第241回 音楽も時間旅行する 〜四畳半タイムマシンブルース〜

 腹巻猫です。小学生の頃は模型作りや工作大好き少年だったので、10月からスタートしたTVアニメ『Do It Yourself!!』に注目しています。舞台が「ものづくり」の街として有名な新潟県三条市。空にドローンが飛び、市内を自動運転バスが走る近未来的な街に描写されていて、SFなの? リアルなの? とドキドキ。オープニング&エンディング主題歌の作詞・作曲と劇中音楽を佐高陵平がひとりで担当していることに驚きました。アコースティックサウンドの音楽がいい感じです。

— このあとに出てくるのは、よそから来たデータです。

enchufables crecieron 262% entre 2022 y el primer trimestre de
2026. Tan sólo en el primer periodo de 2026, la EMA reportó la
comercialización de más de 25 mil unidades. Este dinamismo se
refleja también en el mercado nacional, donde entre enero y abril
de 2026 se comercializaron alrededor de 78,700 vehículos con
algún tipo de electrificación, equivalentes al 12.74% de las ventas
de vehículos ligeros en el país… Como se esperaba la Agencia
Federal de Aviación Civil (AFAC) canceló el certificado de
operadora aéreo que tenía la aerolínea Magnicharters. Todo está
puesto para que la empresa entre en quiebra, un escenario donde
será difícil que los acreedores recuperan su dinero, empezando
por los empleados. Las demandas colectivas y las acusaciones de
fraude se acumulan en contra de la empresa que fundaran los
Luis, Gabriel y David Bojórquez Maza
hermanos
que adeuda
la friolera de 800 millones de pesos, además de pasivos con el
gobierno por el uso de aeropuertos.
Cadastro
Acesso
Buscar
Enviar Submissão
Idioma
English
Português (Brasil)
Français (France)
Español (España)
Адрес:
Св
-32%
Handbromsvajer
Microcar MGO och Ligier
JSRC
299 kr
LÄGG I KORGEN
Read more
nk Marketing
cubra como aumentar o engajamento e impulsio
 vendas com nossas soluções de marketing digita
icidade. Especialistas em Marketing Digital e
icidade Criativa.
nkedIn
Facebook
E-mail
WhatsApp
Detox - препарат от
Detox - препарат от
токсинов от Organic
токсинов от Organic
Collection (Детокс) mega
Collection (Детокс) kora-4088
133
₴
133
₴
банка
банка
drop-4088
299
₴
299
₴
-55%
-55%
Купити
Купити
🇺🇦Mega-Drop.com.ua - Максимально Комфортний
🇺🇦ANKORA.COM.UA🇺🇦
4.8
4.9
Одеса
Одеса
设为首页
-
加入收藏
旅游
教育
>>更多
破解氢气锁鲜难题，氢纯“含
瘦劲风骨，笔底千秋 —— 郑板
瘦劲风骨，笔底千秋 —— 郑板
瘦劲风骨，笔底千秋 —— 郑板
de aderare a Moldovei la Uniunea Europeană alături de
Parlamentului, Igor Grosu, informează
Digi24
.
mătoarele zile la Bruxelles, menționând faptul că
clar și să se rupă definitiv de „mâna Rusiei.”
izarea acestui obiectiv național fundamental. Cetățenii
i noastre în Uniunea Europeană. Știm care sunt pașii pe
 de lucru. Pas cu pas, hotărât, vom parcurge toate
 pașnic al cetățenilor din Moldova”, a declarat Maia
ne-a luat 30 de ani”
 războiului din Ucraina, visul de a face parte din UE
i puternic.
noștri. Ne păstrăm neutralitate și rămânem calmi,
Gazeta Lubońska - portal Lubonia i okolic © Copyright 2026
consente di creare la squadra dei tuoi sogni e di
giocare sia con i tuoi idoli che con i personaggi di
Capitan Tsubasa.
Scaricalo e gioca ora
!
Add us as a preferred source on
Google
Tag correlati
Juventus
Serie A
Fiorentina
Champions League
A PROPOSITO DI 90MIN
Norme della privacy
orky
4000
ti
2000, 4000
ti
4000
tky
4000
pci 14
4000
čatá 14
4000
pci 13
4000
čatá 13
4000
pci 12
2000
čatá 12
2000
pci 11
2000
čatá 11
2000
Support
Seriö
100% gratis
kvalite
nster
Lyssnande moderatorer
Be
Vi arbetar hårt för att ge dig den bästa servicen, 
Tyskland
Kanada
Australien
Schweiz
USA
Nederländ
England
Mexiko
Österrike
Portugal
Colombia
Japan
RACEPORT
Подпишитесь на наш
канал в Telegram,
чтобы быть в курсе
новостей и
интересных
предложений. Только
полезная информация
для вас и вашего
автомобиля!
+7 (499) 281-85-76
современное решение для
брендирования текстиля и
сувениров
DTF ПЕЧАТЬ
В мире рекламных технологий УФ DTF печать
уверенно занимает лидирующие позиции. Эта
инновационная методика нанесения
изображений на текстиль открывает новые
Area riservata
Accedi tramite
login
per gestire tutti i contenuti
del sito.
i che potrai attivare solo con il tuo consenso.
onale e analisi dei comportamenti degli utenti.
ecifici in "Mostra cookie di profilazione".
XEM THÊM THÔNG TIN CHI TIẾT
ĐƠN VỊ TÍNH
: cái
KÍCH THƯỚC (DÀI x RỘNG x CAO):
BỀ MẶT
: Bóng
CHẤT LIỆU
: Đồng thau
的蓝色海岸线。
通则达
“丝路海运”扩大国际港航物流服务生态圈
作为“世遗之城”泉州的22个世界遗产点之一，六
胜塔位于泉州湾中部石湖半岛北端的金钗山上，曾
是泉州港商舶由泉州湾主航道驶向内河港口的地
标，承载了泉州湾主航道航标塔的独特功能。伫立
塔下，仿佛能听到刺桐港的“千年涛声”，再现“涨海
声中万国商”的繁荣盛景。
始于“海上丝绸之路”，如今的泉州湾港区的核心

 9月30日から3週間限定で劇場公開されている『四畳半タイムマシンブルース』を観た。

『四畳半タイムマシンブルース』公式サイト
https://yojohan-timemachine.asmik-ace.co.jp/

 『四畳半タイムマシンブルース』はTVアニメにもなった森見登美彦の小説「四畳半神話大系」と、実写劇場化もされた上田誠の戯曲「サマータイムマシン・ブルース」がコラボした作品。
 『四畳半神話大系』がアニメ化された際に上田誠がシリーズ構成・脚本を手がけ、また同じく森見登美彦原作の劇場アニメ『夜は短し歩けよ乙女』『ペンギン・ハイウェイ』でも上田が脚本を担当した縁もあって、2作品のコラボが実現したのだとか。森見登美彦が小説「四畳半タイムマシンブルース」を2020年に発表し、それをアニメ化したのが今回の作品。単純にTVアニメを劇場用にした作品ではないわけだ。
 『四畳半神話大系』は大学三回生の「私」が「もし入学したときに違うサークルを選んでいたら」と異なる可能性を考え、それを体験する物語。時間ループと並行世界(今風に言えばマルチバース)の要素を取り入れた不思議な世界観の作品である。実験的な映像表現も観られる意欲作だった。
 いっぽうの『サマータイムマシン・ブルース』は、クーラーのリモコンを求めてタイムマシンで時間旅行を試みる大学生たちのスラップスティックなSFコメディ。筆者も好きな作品だ。
 その2作がコラボしたという話を最初に聞いたときは、込み入ったプロットの作品がふたつ合体して、話がこんがらがるのではないかとちょっと心配した。
 しかし、作品を観て感心した。ドタバタはあるけれど正攻法のタイムトラベルSFになっている。驚くほどTVアニメ版(便宜上TVアニメ『四畳半神話大系』をこう呼ぶ)の雰囲気が再現されているし、キャストも2020年に逝去した藤原啓治以外はオリジナルメンバーが集結した。TVアニメ『四畳半神話大系』が放映されたのは2010年。10年以上経っているとは思えないのがすごい。
 今回はTVアニメ版にあった実験的な映像表現やシュールな描写が抑えられ、ぐっと観やすい作品になっている。さわやかな後味の青春ものとしても観ることができる。TVアニメ版を観てない人も、きっと楽しめるはずだ。
 本作はDisney+でも配信されていて、配信版は5つのエピソードに分けて公開している。でも、できれば劇場で一気に観ることをお奨めしたい。タイムトラベルにからむ伏線の回収や謎解きなどは一気に観たほうが面白いはずだし、カタルシスがあると思うからだ。
 ただ、Disney+では劇場版に含まれないエピソードを第6話として配信しているので悩ましい。事情が許すなら両方観てほしいところだ。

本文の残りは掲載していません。